In a prior working paper, Pierre and al. have shown how to build a stock selection framework based on the profitability of a firm and its stock price valuation. This Profitability-Valuation framework is derived from the Residual Income Model (hereafter RIM) which is in fact a derivation of the Dividend Discount Model (hereafter DDM). In this context, Pierre and al. show that profitability is necessarely measured using Return On Equity (hereafter ROE) while the valuation metric is necessarely the Price To Book (hereafter PB). As such, screening for stocks using ROE and PB consists in buying stocks that appear cheap from a dividend perspective or, more generally from an earnings perspective. Dividends can, indeed, be replaced by earnings as long as the clean surplus accounting rule that underpins the RIM is observed.

Drawbacks of the dividend or earnings approach to valuation are well known. For example, earnings are a pure accounting measure that can be manipulated because it incorporates non-cash items of the income statement. Another drawback often mentioned by practitioners is that profitability measures based on earnings depend on a firm’s gearing, defined as the amount of debt relative to equity. A company can have an attractive ROE despite having an unattractive Return on Invested Capital (hereafter ROIC). More importantly, a company using financial leverage to enhance its ROE actually makes it more volatile often at the expense of its financial strength (measured by the health of the balance sheet). For these reasons, practitioners in the equity investment community tend to prefer cash-flow based valuation metrics.

The purpose of this working paper is to show that it is perfectly feasable to adapt the Profitatbiliy-Valuation framework so as to hinge it on a firm’s cash-flows instead of earnings. Using cash-flows has several advantages: first of all, it allows us to avoid the debt caveat. Secondly, by using cash-flows when valuing a firm, practitioners adopt a more entrepreneurial attitude towards stock valuation; typically, a private equity firm or any type of firm that wishes to value a potential target will do so by discounting cash-flows instead of earnings or dividends.
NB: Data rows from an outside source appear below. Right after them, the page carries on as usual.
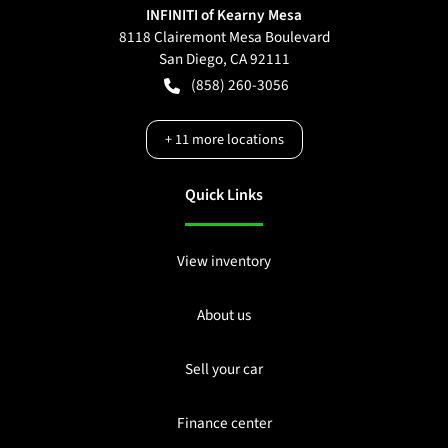
INFINITI of Kearny Mesa
8118 Clairemont Mesa Boulevard
San Diego
,
CA
92111
(858) 260-3056
+
11
more locations
Quick Links
View inventory
About us
Sell your car
Finance center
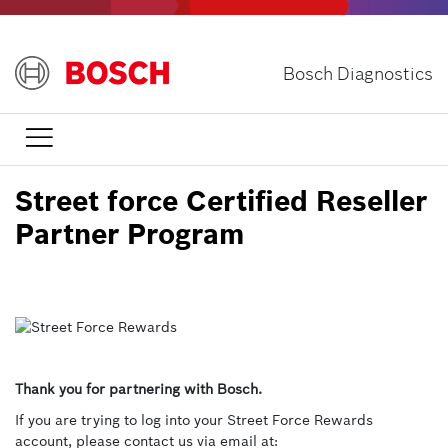
Skip
to
main
Bosch Diagnostics
content

Street force Certified Reseller
Partner Program
Thank you for partnering with Bosch.
If you are trying to log into your Street Force Rewards
account, please contact us via email at:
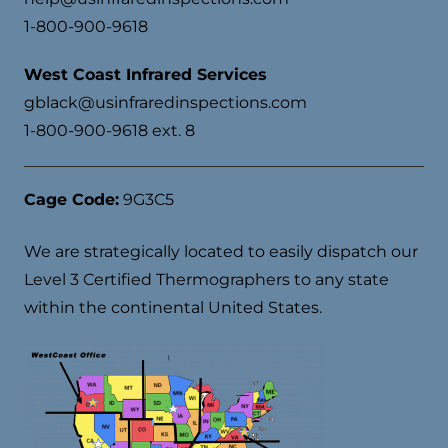
1-800-900-9618
West Coast Infrared Services
gblack@usinfraredinspections.com
1-800-900-9618 ext. 8
Cage Code:
9G3C5
We are strategically located to easily dispatch our
Level 3 Certified Thermographers to any state
within the continental United States.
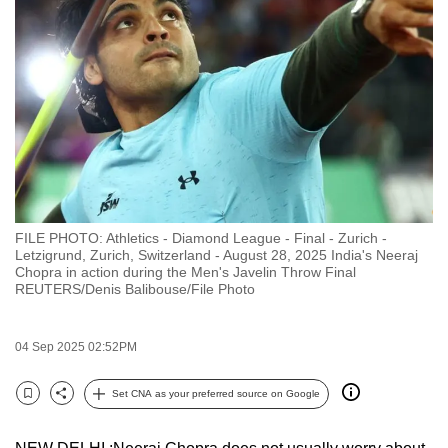
to
switch
browsers
but
we
want
your
experience
with
FILE PHOTO: Athletics - Diamond League - Final - Zurich -
CNA
Letzigrund, Zurich, Switzerland - August 28, 2025 India's Neeraj
to
Chopra in action during the Men's Javelin Throw Final
REUTERS/Denis Balibouse/File Photo
be
fast,
secure
04 Sep 2025 02:52PM
and
the
Set CNA as your preferred source on Google
Bookmark
Share
best
it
The paper is organised as follow. First section recapitulates theoretical and empirical findings in Pierre and al. regarding the link between DDM, RIM, PB-ROE, and how to combine financial screens and fundamental analysis when using the Profitablity-Valuation framework. In the second section, we show how to adapt this approach to cash-flow based valuations measures; links between Profitablity-Valuation screens, fundamental analysis and Discounted Cash-Flow models (hereafter DCF) are also explicitly described. In this section we also show how a cash-flow based Profitablity-Valuation framework is in fact identical to the Economic Value Added (hereafter EVA) which is also known as Residual Cash-Flow and thus comparable to Residual Income.